After newspapers reported TGS had uncovered significant mineral deposits, the company released a statement disclaiming the reports. Several days later, at 10:00 a.m., TGS read a statement to the press confirming a major find, and the news was reported on the Dow Jones ticker tape at 10:54 a.m. Several TGS employees had bought company stock before the announcement, and one placed an order after the announcement but before the Dow Jones report.

The U.S. Securities and Exchange Commission (SEC) brought claims against twelve TGS employees as well as the company itself for violating section 10(b) of the Securities Exchange Act and SEC Rule 10b-5. The suit alleged the employees had, variously: bought TGS stock on the basis of material nonpublic information; divulged nonpublic information to outsiders; or accepted stock options without disclosing material information to the Board. The SEC also sued the company itself on the grounds that its first statement was deceptive.

A federal district court concluded that information about the exploration only became material several days before the company's first statement, and therefore only inside activity after that point and before the company fully disclosed its findings were unlawful. In addition, the court held that the press release was not unlawful.
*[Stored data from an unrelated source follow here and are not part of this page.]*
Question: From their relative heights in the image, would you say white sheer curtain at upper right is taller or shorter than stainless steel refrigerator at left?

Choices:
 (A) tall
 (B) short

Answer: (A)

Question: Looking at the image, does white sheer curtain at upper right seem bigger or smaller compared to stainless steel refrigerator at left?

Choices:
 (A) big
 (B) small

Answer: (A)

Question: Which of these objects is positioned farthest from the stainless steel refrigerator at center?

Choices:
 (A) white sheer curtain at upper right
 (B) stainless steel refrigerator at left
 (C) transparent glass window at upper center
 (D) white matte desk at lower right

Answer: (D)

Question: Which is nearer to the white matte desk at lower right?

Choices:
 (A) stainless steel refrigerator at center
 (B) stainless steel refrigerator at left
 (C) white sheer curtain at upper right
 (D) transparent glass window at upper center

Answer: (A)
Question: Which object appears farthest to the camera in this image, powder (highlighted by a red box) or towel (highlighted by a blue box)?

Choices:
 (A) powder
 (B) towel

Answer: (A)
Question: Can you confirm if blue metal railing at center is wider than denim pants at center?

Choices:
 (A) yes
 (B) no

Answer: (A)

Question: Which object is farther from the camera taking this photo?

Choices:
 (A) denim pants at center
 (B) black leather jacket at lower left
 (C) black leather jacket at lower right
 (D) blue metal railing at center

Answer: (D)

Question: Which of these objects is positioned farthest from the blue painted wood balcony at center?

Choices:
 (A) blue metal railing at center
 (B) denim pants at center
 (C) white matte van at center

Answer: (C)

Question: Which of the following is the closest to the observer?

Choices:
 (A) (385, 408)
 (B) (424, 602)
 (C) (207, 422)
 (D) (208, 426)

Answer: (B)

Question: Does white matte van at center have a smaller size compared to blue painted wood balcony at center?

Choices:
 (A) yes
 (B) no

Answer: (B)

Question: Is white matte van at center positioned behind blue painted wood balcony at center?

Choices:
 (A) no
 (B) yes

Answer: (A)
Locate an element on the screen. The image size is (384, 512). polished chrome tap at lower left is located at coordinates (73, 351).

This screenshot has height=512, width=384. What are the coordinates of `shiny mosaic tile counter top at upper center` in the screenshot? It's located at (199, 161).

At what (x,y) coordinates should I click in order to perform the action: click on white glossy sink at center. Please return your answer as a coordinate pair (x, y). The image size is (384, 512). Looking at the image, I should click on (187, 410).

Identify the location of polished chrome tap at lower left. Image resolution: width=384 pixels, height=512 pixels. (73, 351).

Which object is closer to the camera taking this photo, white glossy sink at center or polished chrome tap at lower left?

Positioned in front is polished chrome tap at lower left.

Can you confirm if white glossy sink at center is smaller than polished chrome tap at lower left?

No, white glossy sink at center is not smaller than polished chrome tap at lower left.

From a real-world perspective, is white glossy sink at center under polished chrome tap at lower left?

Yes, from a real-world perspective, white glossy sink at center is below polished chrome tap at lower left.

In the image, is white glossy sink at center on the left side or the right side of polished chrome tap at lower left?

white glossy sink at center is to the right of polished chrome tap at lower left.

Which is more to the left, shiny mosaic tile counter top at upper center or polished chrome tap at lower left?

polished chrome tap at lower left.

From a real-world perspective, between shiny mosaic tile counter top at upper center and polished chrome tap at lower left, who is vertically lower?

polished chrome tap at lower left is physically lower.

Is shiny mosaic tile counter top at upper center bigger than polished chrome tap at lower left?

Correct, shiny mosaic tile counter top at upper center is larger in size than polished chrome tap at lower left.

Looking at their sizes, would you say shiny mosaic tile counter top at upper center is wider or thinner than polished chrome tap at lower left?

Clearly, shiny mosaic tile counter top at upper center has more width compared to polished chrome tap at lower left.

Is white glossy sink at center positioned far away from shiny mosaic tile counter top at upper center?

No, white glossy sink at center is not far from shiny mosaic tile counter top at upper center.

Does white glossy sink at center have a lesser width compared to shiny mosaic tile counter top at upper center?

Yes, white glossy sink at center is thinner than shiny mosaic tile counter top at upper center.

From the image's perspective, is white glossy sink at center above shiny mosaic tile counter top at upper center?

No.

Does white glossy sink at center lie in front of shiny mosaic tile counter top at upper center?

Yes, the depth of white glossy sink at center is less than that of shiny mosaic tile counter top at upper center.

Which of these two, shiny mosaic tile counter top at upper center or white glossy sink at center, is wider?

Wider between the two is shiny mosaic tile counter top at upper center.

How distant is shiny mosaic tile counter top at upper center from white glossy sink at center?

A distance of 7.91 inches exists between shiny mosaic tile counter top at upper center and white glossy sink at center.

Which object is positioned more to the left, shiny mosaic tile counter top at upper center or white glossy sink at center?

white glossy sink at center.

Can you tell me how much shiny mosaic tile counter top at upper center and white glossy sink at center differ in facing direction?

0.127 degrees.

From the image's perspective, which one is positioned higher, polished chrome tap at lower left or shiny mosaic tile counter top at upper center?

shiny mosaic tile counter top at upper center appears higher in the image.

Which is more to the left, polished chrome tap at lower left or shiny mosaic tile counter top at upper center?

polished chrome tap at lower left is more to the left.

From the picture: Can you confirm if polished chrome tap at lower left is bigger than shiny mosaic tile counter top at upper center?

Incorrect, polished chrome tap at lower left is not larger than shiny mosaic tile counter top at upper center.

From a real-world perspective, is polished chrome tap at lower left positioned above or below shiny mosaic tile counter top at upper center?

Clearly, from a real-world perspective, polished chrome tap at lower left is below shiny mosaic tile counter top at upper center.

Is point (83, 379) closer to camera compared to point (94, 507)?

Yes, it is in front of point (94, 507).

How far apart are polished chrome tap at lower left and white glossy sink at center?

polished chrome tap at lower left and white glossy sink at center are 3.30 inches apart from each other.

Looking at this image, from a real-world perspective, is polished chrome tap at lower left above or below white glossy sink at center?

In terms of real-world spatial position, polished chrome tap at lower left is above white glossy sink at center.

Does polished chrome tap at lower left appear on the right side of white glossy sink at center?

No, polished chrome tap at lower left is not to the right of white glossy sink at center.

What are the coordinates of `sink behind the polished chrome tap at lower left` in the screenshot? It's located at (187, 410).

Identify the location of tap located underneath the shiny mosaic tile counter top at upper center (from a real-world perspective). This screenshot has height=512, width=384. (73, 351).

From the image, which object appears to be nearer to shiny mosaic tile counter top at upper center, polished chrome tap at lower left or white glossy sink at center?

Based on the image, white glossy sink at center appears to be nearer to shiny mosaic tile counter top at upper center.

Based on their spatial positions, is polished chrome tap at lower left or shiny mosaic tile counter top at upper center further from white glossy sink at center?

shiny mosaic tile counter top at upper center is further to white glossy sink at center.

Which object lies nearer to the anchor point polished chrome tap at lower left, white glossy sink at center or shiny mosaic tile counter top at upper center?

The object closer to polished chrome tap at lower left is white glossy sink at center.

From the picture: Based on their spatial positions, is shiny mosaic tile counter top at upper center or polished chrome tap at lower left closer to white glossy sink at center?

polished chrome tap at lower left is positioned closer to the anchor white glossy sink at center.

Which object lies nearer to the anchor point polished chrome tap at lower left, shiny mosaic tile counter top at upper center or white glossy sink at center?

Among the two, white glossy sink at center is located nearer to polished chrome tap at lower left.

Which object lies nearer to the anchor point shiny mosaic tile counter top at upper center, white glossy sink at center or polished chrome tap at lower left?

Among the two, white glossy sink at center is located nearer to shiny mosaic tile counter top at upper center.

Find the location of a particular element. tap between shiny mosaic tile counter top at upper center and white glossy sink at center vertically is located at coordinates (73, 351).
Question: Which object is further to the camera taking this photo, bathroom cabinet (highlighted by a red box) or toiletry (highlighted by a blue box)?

== Opinion of the Court ==
Judge Waterman wrote the majority opinion, which included holdings on a number of legal issues related to insider trading and false or misleading statements.

=== Insider trading ===

==== "Disclose or Abstain" ====
The court endorsed a "disclose or abstain" rule for insider trading which required anyone with material inside information about a company to either disclose it to the public or abstain from trading in the company's stock. Notably, this obligation under Rule 10b-5 applied to anyone possessing such information, including people that "may not be strictly termed an 'insider.'"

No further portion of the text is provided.